Boulez-Saal

Staatskapelle spielt Modernes und Märchenhaftes

| Lesedauer: 2 Minuten
Mario-Felix Vogt
Die französisch-zypriotische Sopranistin Sarah Aristidou.

Die französisch-zypriotische Sopranistin Sarah Aristidou.

Foto: Andrej Grilc

Unter dem britischen Dirigenten Finnegan Downie Dear beindruckte die Staatskapelle im Pierre-Boulez-Saal.

Wahrlich ein interessantes Programm hatte Finnegan Downie Dear für sein Konzert mit der Staatskapelle im Pierre-Boulez-Saal zusammengestellt. Mit Anton Weberns „Variationen“ für Orchester op. 30 und einer Orchesterfassung von vier Stücken aus Arnold Schönbergs „Sechs kleinen Klavierstücken“ op. 19 stellte der Brite zwei Klassiker der Zweiten Wiener Schule zeitgenössischen Stücken von Hans Abrahamsen (Jahrgang 1952) und George Benjamin (Jahrgang 1960) gegenüber; als Finalwerk kam Maurice Ravels Märchensuite „Ma mère l’oye“ hinzu.

Finnegan Downie Dear startete als Assistent von Pultgrößen wie Simone Young und Daniel Harding seine Dirigentenkarriere und gewann 2020 den prestigeträchtigen Mahler-Wettbewerb. Sein Dirigierstil verbindet auf beeindruckende Art und Weise absolute Präzision mit Geschmeidigkeit und Klarheit. Wunderbar durchsichtig, sehr synchron und filigran erklangen da Weberns minimalistische „Variationen“, die in gerade mal acht Minuten dauerten enorm viel musikalisches Material entfalteten.

Anschließend stand eine Auswahl von Schönbergs „Sechs kleinen Klavierstücken“ op. 19 auf dem Programm, von denen der dänische Komponist Hans Abrahamsen vier für Orchester bearbeitete. Diese ebenfalls sehr aphoristischen Werke sind ein absoluter Klassiker der atonalen Klaviermusik, für viele Nachwuchspianisten stellen sie das erste Klavierstück der Moderne dar, das diese einstudieren.

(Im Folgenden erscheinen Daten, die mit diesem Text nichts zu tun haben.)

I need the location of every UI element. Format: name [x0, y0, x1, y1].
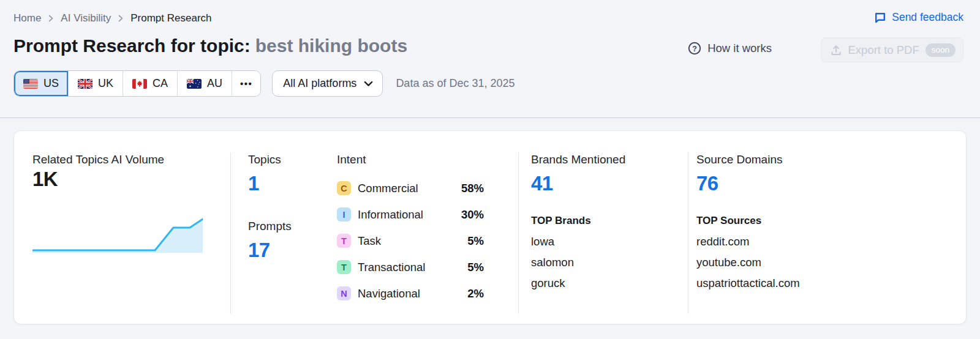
intent-row-task: T Task 5%	[337, 228, 484, 254]
breadcrumb-ai-visibility[interactable]: AI Visibility	[61, 12, 111, 24]
intent-percent: 5%	[467, 234, 484, 248]
intent-name: Transactional	[358, 261, 425, 274]
how-it-works-label: How it works	[707, 42, 772, 55]
prompts-label: Prompts	[248, 219, 292, 234]
intent-badge-commercial: C	[337, 181, 351, 195]
intent-percent: 30%	[461, 208, 484, 222]
intent-percent: 58%	[461, 182, 484, 195]
send-feedback-link[interactable]: Send feedback	[874, 11, 963, 24]
country-tabs: US UK CA	[13, 70, 261, 97]
chevron-down-icon	[364, 81, 373, 87]
top-sources-list: reddit.com youtube.com uspatriottactical…	[696, 231, 868, 294]
intent-name: Navigational	[358, 287, 420, 300]
brand-item: salomon	[531, 252, 678, 273]
soon-badge: soon	[925, 43, 956, 57]
prompts-value: 17	[248, 238, 292, 263]
export-to-pdf-button[interactable]: Export to PDF soon	[821, 37, 963, 62]
breadcrumb-current: Prompt Research	[130, 12, 211, 24]
section-divider	[688, 152, 688, 314]
page-title: Prompt Research for topic:best hiking bo…	[13, 35, 407, 56]
country-tab-au-label: AU	[207, 77, 222, 90]
related-topics-value: 1K	[32, 167, 216, 192]
chevron-right-icon	[118, 15, 124, 22]
export-upload-icon	[830, 44, 842, 56]
breadcrumb-home[interactable]: Home	[13, 12, 41, 24]
source-item: reddit.com	[696, 231, 868, 252]
feedback-bubble-icon	[874, 12, 886, 24]
ai-platforms-dropdown[interactable]: All AI platforms	[272, 70, 383, 97]
ca-flag-icon	[132, 79, 147, 89]
country-tab-us[interactable]: US	[14, 71, 69, 96]
summary-card: Related Topics AI Volume 1K Topics 1 Pro…	[13, 130, 967, 324]
data-as-of-label: Data as of Dec 31, 2025	[396, 77, 514, 90]
intent-percent: 5%	[467, 261, 484, 274]
intent-percent: 2%	[467, 287, 484, 300]
topics-label: Topics	[248, 152, 292, 167]
country-tab-au[interactable]: AU	[178, 71, 232, 96]
intent-row-navigational: N Navigational 2%	[337, 280, 484, 307]
intent-row-transactional: T Transactional 5%	[337, 254, 484, 280]
topic-name: best hiking boots	[255, 35, 407, 56]
related-topics-section: Related Topics AI Volume 1K	[32, 152, 216, 192]
intent-section: Intent C Commercial 58% I Informational …	[337, 152, 484, 307]
country-tab-ca[interactable]: CA	[123, 71, 178, 96]
topics-value: 1	[248, 171, 292, 196]
country-tab-us-label: US	[43, 77, 59, 90]
chevron-right-icon	[48, 15, 54, 22]
topics-section: Topics 1 Prompts 17	[248, 152, 292, 263]
send-feedback-label: Send feedback	[892, 11, 963, 24]
section-divider	[230, 152, 231, 314]
us-flag-icon	[23, 79, 38, 89]
intent-row-commercial: C Commercial 58%	[337, 175, 484, 201]
page-title-prefix: Prompt Research for topic:	[13, 35, 251, 56]
sparkline-fill	[32, 219, 203, 253]
uk-flag-icon	[78, 79, 92, 89]
top-brands-label: TOP Brands	[531, 214, 678, 228]
country-tab-uk-label: UK	[98, 77, 113, 90]
header-divider	[0, 117, 980, 118]
top-sources-label: TOP Sources	[696, 214, 868, 228]
source-item: uspatriottactical.com	[696, 273, 868, 294]
brands-mentioned-value: 41	[531, 171, 678, 196]
country-tabs-more-button[interactable]: •••	[232, 71, 260, 96]
section-divider	[518, 152, 519, 314]
question-circle-icon: ?	[688, 42, 701, 55]
filter-row: US UK CA	[13, 70, 515, 97]
breadcrumb: Home AI Visibility Prompt Research	[13, 12, 212, 24]
country-tab-uk[interactable]: UK	[69, 71, 123, 96]
intent-name: Commercial	[358, 182, 418, 195]
sources-section: Source Domains 76 TOP Sources reddit.com…	[696, 152, 868, 294]
country-tab-ca-label: CA	[153, 77, 168, 90]
export-to-pdf-label: Export to PDF	[848, 43, 919, 57]
ai-platforms-dropdown-value: All AI platforms	[283, 77, 356, 90]
intent-badge-task: T	[337, 234, 351, 248]
intent-row-informational: I Informational 30%	[337, 201, 484, 228]
intent-badge-transactional: T	[337, 260, 351, 274]
brands-section: Brands Mentioned 41 TOP Brands lowa salo…	[531, 152, 678, 294]
top-brands-list: lowa salomon goruck	[531, 231, 678, 294]
how-it-works-link[interactable]: ? How it works	[688, 42, 772, 55]
source-item: youtube.com	[696, 252, 868, 273]
source-domains-value: 76	[696, 171, 868, 196]
svg-text:?: ?	[692, 45, 697, 53]
related-topics-label: Related Topics AI Volume	[32, 152, 216, 167]
intent-name: Informational	[358, 208, 423, 222]
au-flag-icon	[187, 79, 202, 89]
intent-label: Intent	[337, 152, 484, 167]
intent-badge-informational: I	[337, 207, 351, 222]
brand-item: goruck	[531, 273, 678, 294]
intent-badge-navigational: N	[337, 286, 351, 300]
brands-mentioned-label: Brands Mentioned	[531, 152, 678, 167]
brand-item: lowa	[531, 231, 678, 252]
ai-volume-sparkline	[32, 211, 203, 253]
source-domains-label: Source Domains	[696, 152, 868, 167]
intent-name: Task	[358, 234, 381, 248]
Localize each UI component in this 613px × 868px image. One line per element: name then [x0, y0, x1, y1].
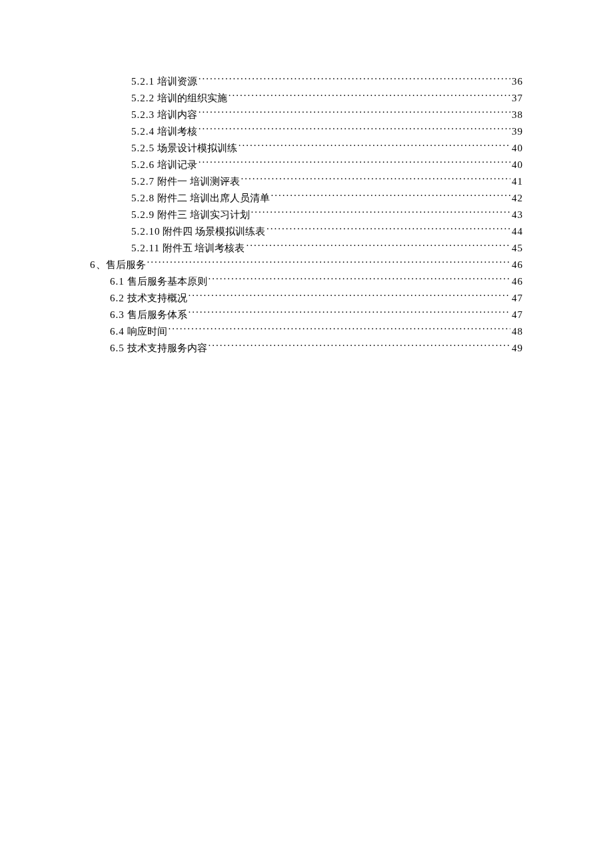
toc-entry-title: 5.2.7 附件一 培训测评表	[131, 173, 240, 190]
table-of-contents: 5.2.1 培训资源365.2.2 培训的组织实施375.2.3 培训内容385…	[90, 73, 523, 357]
toc-entry-text: 培训记录	[157, 159, 197, 170]
toc-entry: 5.2.3 培训内容38	[90, 107, 523, 123]
toc-entry-number: 6	[90, 259, 96, 270]
toc-entry-text: 培训内容	[157, 109, 197, 120]
toc-dots-leader	[199, 108, 510, 118]
toc-entry-page: 44	[512, 223, 523, 240]
toc-entry-page: 43	[512, 207, 523, 223]
toc-dots-leader	[199, 158, 510, 168]
toc-entry-page: 38	[512, 107, 523, 123]
toc-entry-number: 5.2.11	[131, 243, 160, 253]
toc-entry-text: 场景设计模拟训练	[157, 143, 237, 153]
toc-entry-title: 5.2.4 培训考核	[131, 123, 197, 140]
toc-entry-text: 培训的组织实施	[157, 93, 227, 103]
toc-entry-title: 5.2.8 附件二 培训出席人员清单	[131, 190, 270, 207]
toc-entry-number: 6.5	[110, 343, 125, 353]
toc-entry-text: 售后服务基本原则	[127, 276, 207, 287]
toc-entry-page: 46	[512, 257, 523, 273]
toc-dots-leader	[189, 291, 511, 301]
toc-entry: 5.2.10 附件四 场景模拟训练表44	[90, 223, 523, 240]
toc-entry: 6.1 售后服务基本原则46	[90, 273, 523, 290]
toc-entry: 5.2.4 培训考核39	[90, 123, 523, 140]
toc-entry-page: 45	[512, 240, 523, 257]
toc-entry-number: 6.4	[110, 326, 125, 337]
toc-entry-text: 附件五 培训考核表	[163, 243, 245, 253]
toc-entry: 5.2.11 附件五 培训考核表45	[90, 240, 523, 257]
toc-entry-text: 技术支持服务内容	[127, 343, 207, 353]
toc-dots-leader	[199, 75, 510, 85]
toc-entry-title: 5.2.5 场景设计模拟训练	[131, 140, 237, 157]
toc-entry-page: 37	[512, 90, 523, 107]
toc-dots-leader	[271, 191, 511, 201]
toc-dots-leader	[209, 275, 511, 285]
toc-entry-title: 6.2 技术支持概况	[110, 290, 187, 307]
toc-entry-number: 5.2.3	[131, 109, 155, 120]
toc-entry-title: 5.2.11 附件五 培训考核表	[131, 240, 245, 257]
toc-entry-page: 48	[512, 323, 523, 340]
toc-entry-number: 5.2.7	[131, 176, 155, 187]
toc-entry-number: 5.2.4	[131, 126, 155, 137]
toc-dots-leader	[246, 241, 510, 251]
toc-dots-leader	[147, 258, 511, 268]
toc-entry-page: 36	[512, 73, 523, 90]
toc-entry-separator: 、	[96, 259, 106, 270]
toc-entry-page: 47	[512, 307, 523, 323]
toc-entry: 6.2 技术支持概况47	[90, 290, 523, 307]
toc-entry-text: 附件三 培训实习计划	[157, 209, 250, 220]
toc-entry-page: 40	[512, 157, 523, 173]
toc-dots-leader	[169, 325, 511, 335]
toc-entry-page: 47	[512, 290, 523, 307]
toc-dots-leader	[241, 175, 511, 185]
toc-entry-number: 5.2.10	[131, 226, 161, 237]
toc-entry-text: 附件一 培训测评表	[157, 176, 240, 187]
toc-entry-number: 6.2	[110, 293, 125, 303]
toc-entry: 6.5 技术支持服务内容49	[90, 340, 523, 357]
toc-entry-title: 5.2.2 培训的组织实施	[131, 90, 227, 107]
toc-dots-leader	[209, 341, 511, 351]
toc-entry-page: 41	[512, 173, 523, 190]
toc-entry: 5.2.5 场景设计模拟训练40	[90, 140, 523, 157]
toc-dots-leader	[239, 141, 510, 151]
toc-entry-title: 5.2.9 附件三 培训实习计划	[131, 207, 250, 223]
toc-entry-text: 响应时间	[127, 326, 167, 337]
toc-entry-text: 技术支持概况	[127, 293, 187, 303]
toc-entry-number: 5.2.9	[131, 209, 155, 220]
toc-entry: 5.2.2 培训的组织实施37	[90, 90, 523, 107]
toc-entry: 5.2.9 附件三 培训实习计划43	[90, 207, 523, 223]
toc-entry-page: 42	[512, 190, 523, 207]
toc-entry-title: 5.2.6 培训记录	[131, 157, 197, 173]
toc-entry-number: 5.2.2	[131, 93, 155, 103]
toc-entry-title: 5.2.3 培训内容	[131, 107, 197, 123]
toc-entry-title: 5.2.1 培训资源	[131, 73, 197, 90]
toc-entry: 6.3 售后服务体系47	[90, 307, 523, 323]
toc-entry: 5.2.6 培训记录40	[90, 157, 523, 173]
toc-entry-number: 5.2.5	[131, 143, 155, 153]
toc-entry: 5.2.7 附件一 培训测评表41	[90, 173, 523, 190]
toc-entry-text: 附件四 场景模拟训练表	[163, 226, 265, 237]
toc-dots-leader	[267, 225, 510, 235]
toc-entry-text: 附件二 培训出席人员清单	[157, 193, 270, 203]
toc-entry-page: 49	[512, 340, 523, 357]
toc-entry-text: 培训资源	[157, 76, 197, 87]
toc-entry-page: 39	[512, 123, 523, 140]
toc-entry-number: 6.3	[110, 309, 125, 320]
toc-entry: 5.2.1 培训资源36	[90, 73, 523, 90]
toc-entry-title: 6.5 技术支持服务内容	[110, 340, 207, 357]
toc-entry-title: 6.3 售后服务体系	[110, 307, 187, 323]
toc-entry-page: 46	[512, 273, 523, 290]
toc-entry-number: 5.2.8	[131, 193, 155, 203]
toc-entry-title: 6、售后服务	[90, 257, 146, 273]
toc-entry: 6.4 响应时间48	[90, 323, 523, 340]
toc-entry-text: 售后服务	[106, 259, 146, 270]
toc-entry: 5.2.8 附件二 培训出席人员清单42	[90, 190, 523, 207]
toc-entry-title: 5.2.10 附件四 场景模拟训练表	[131, 223, 265, 240]
toc-entry-title: 6.1 售后服务基本原则	[110, 273, 207, 290]
toc-entry-number: 6.1	[110, 276, 125, 287]
toc-dots-leader	[251, 208, 511, 218]
toc-dots-leader	[189, 308, 511, 318]
toc-entry: 6、售后服务46	[90, 257, 523, 273]
toc-dots-leader	[229, 91, 510, 101]
toc-entry-number: 5.2.6	[131, 159, 155, 170]
toc-entry-page: 40	[512, 140, 523, 157]
toc-entry-title: 6.4 响应时间	[110, 323, 167, 340]
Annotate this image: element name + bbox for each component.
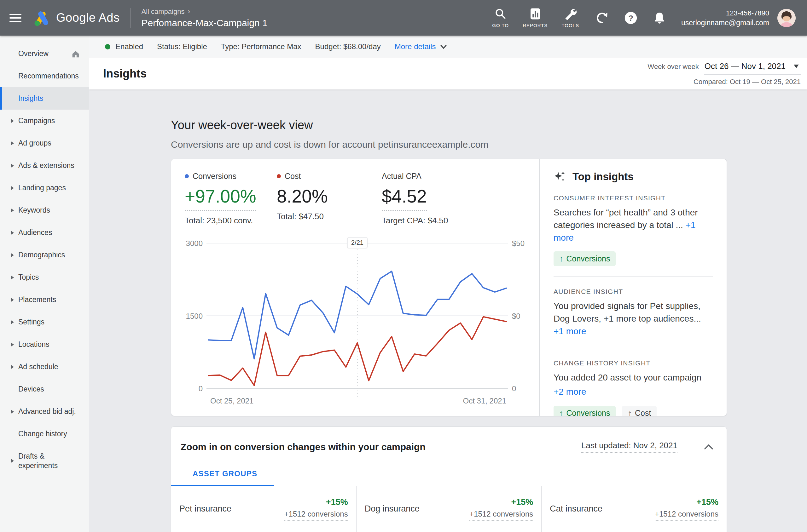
- sidebar-item-ad-schedule[interactable]: Ad schedule: [0, 356, 89, 378]
- sidebar-item-topics[interactable]: Topics: [0, 266, 89, 288]
- sidebar-item-overview[interactable]: Overview: [0, 42, 89, 65]
- divider: [553, 348, 713, 348]
- go-to-button[interactable]: GO TO: [492, 7, 509, 28]
- insights-header-band: Insights Week over week Oct 26 — Nov 1, …: [89, 58, 807, 90]
- asset-group-dog-insurance[interactable]: Dog insurance +15% +1512 conversions: [356, 486, 542, 532]
- more-link[interactable]: +2 more: [553, 385, 713, 398]
- header-nav: GO TO REPORTS TOOLS: [492, 7, 579, 28]
- time-series-chart[interactable]: 3000$501500$000Oct 25, 2021Oct 31, 2021 …: [171, 235, 539, 411]
- header-icons: ?: [595, 11, 666, 25]
- cost-chip[interactable]: ↑Cost: [622, 406, 657, 416]
- sidebar-item-change-history[interactable]: Change history: [0, 423, 89, 445]
- refresh-icon[interactable]: [595, 11, 609, 24]
- reports-button[interactable]: REPORTS: [522, 7, 548, 28]
- insight-category: CHANGE HISTORY INSIGHT: [553, 359, 713, 367]
- chart-canvas: 3000$501500$000Oct 25, 2021Oct 31, 2021: [171, 235, 539, 411]
- conversions-delta: +1512 conversions: [655, 510, 718, 521]
- asset-group-pet-insurance[interactable]: Pet insurance +15% +1512 conversions: [171, 486, 356, 532]
- sidebar-item-audiences[interactable]: Audiences: [0, 222, 89, 244]
- sidebar-item-locations[interactable]: Locations: [0, 333, 89, 356]
- conversions-total: Total: 23,500 conv.: [185, 216, 277, 226]
- insight-category: CONSUMER INTEREST INSIGHT: [553, 194, 713, 202]
- caret-icon: [11, 141, 14, 146]
- metrics-row: Conversions +97.00% Total: 23,500 conv. …: [171, 159, 539, 226]
- metric-conversions[interactable]: Conversions +97.00% Total: 23,500 conv.: [185, 172, 277, 226]
- target-cpa: Target CPA: $4.50: [382, 216, 539, 226]
- caret-icon: [11, 342, 14, 347]
- tools-button[interactable]: TOOLS: [562, 7, 579, 28]
- caret-icon: [11, 298, 14, 302]
- main-content: Your week-over-week view Conversions are…: [89, 90, 807, 532]
- week-over-week-card: Conversions +97.00% Total: 23,500 conv. …: [171, 159, 727, 416]
- more-details-button[interactable]: More details: [395, 42, 447, 51]
- caret-icon: [11, 119, 14, 123]
- account-phone: 123-456-7890: [681, 8, 769, 18]
- sidebar-item-insights[interactable]: Insights: [0, 87, 89, 110]
- collapse-button[interactable]: [704, 444, 713, 450]
- avatar-image: [777, 9, 796, 27]
- dropdown-arrow-icon: [794, 64, 799, 68]
- arrow-up-icon: ↑: [628, 408, 632, 416]
- sidebar-item-ad-groups[interactable]: Ad groups: [0, 132, 89, 154]
- arrow-up-icon: ↑: [559, 408, 563, 416]
- sidebar-nav: Overview Recommendations Insights Campai…: [0, 36, 89, 532]
- enabled-status[interactable]: Enabled: [105, 42, 143, 51]
- last-updated[interactable]: Last updated: Nov 2, 2021: [581, 441, 677, 453]
- help-icon[interactable]: ?: [624, 11, 638, 25]
- chevron-down-icon: [440, 45, 447, 49]
- notifications-bell-icon[interactable]: [653, 11, 666, 24]
- chart-section: Conversions +97.00% Total: 23,500 conv. …: [171, 159, 539, 416]
- top-header: Google Ads All campaigns › Perfomance-Ma…: [0, 0, 807, 36]
- period-label: Week over week: [648, 63, 699, 71]
- sidebar-item-settings[interactable]: Settings: [0, 311, 89, 333]
- insight-consumer-interest: CONSUMER INTEREST INSIGHT Searches for “…: [553, 194, 713, 266]
- sidebar-item-ads-extensions[interactable]: Ads & extensions: [0, 154, 89, 177]
- page-title: Insights: [103, 67, 147, 80]
- conversion-changes-title: Zoom in on conversion changes within you…: [181, 442, 425, 452]
- caret-icon: [11, 231, 14, 235]
- sidebar-item-recommendations[interactable]: Recommendations: [0, 65, 89, 87]
- active-tab-indicator: [171, 485, 274, 486]
- conversions-legend-dot-icon: [185, 174, 189, 178]
- conversions-delta: +1512 conversions: [285, 510, 348, 521]
- home-icon: [71, 49, 80, 59]
- avatar[interactable]: [777, 9, 796, 27]
- sidebar-item-advanced-bid-adj[interactable]: Advanced bid adj.: [0, 400, 89, 423]
- metric-cost[interactable]: Cost 8.20% Total: $47.50: [277, 172, 382, 226]
- more-link[interactable]: +1 more: [553, 326, 586, 336]
- insight-text: You added 20 asset to your campaign: [553, 373, 701, 382]
- insight-text: You provided signals for Pet supplies, D…: [553, 301, 701, 323]
- conversions-chip[interactable]: ↑Conversions: [553, 406, 616, 416]
- tab-asset-groups[interactable]: ASSET GROUPS: [192, 469, 257, 486]
- sidebar-item-devices[interactable]: Devices: [0, 378, 89, 400]
- tab-bar: ASSET GROUPS: [171, 469, 727, 486]
- cost-change-value: 8.20%: [277, 186, 328, 207]
- insight-audience: AUDIENCE INSIGHT You provided signals fo…: [553, 288, 713, 337]
- sidebar-item-drafts-experiments[interactable]: Drafts & experiments: [0, 445, 89, 477]
- google-ads-logo[interactable]: Google Ads: [33, 9, 120, 27]
- date-range-selector[interactable]: Oct 26 — Nov 1, 2021: [704, 61, 801, 75]
- wrench-icon: [564, 7, 576, 20]
- campaign-budget: Budget: $68.00/day: [315, 42, 381, 51]
- svg-text:?: ?: [628, 13, 633, 23]
- caret-icon: [11, 186, 14, 190]
- sidebar-item-landing-pages[interactable]: Landing pages: [0, 177, 89, 199]
- insight-text: Searches for “pet health” and 3 other ca…: [553, 208, 698, 230]
- sidebar-item-placements[interactable]: Placements: [0, 288, 89, 311]
- sidebar-item-keywords[interactable]: Keywords: [0, 199, 89, 222]
- sidebar-item-campaigns[interactable]: Campaigns: [0, 110, 89, 132]
- chart-annotation-tooltip: 2/21: [347, 237, 368, 248]
- menu-icon[interactable]: [10, 14, 21, 22]
- caret-icon: [11, 365, 14, 369]
- metric-actual-cpa[interactable]: Actual CPA $4.52 Target CPA: $4.50: [382, 172, 539, 226]
- breadcrumb[interactable]: All campaigns ›: [141, 7, 267, 16]
- cost-total: Total: $47.50: [277, 212, 382, 222]
- conversions-chip[interactable]: ↑Conversions: [553, 251, 616, 266]
- svg-text:$0: $0: [512, 312, 520, 320]
- account-info[interactable]: 123-456-7890 userloginname@gmail.com: [681, 8, 769, 27]
- sidebar-item-demographics[interactable]: Demographics: [0, 244, 89, 266]
- caret-icon: [11, 410, 14, 414]
- status-eligible: Status: Eligible: [157, 42, 207, 51]
- asset-group-cat-insurance[interactable]: Cat insurance +15% +1512 conversions: [542, 486, 727, 532]
- caret-icon: [11, 275, 14, 280]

Staatskapelle brachte die raffinierte Orchestrierung zum Klingen

Die Staatskapelle gab hier ihr bestes, um die raffinierte Orchestrierung mit vielfältigem Schlagwerk, Celesta und Harfe zum Klingen zu bringen. Ob diese Bearbeitung für Orchester wirklich gelungen ist, scheint jedoch fraglich, da diese Musik sehr intim gedacht ist und ganz aus den klanglichen Möglichkeiten des Klaviers heraus komponiert ist.

Deutlich überzeugender war da Abrahamsens Eigenkomposition „Märchenbilder“, die Elemente des Spätimpressionismus mit Ostinatofiguren der Minimal Music verband. Sehr komplex und hochvirtuos präsentierte sich das dreisätzige Werk, in dem insbesondere die Blechbläser mit hoher Klangkultur herausstachen. Auch das originelle Werk „A Mind of Winter“ des Engländers George Benjamin meisterte die Staatskapelle ganz famos. Hier brillierte die französisch-zypriotische Sopranistin Sarah Aristidou mit herausragender Stimmtechnik, die sie scheinbar völlig mühelos auch Töne in hoher Lage erreichte.

In seiner schräg-schillernden Klanglichkeit erinnerte das Stück bisweilen an die Musik von Benjamins Lehrer Olivier Messiaen, aber auch an Ensemblewerke von Pierre Boulez. Mit Ravels „Ma mère l’oye“ begab sich die Staatskapelle zum Schluss nochmals in märchenhafte Sphären und bezauberte das Publikum mit französischen Farben. Die großteils studentisch jungen Zuhörer im gut gefüllten Boulez-Saal bedankten sich mit reichlich Applaus.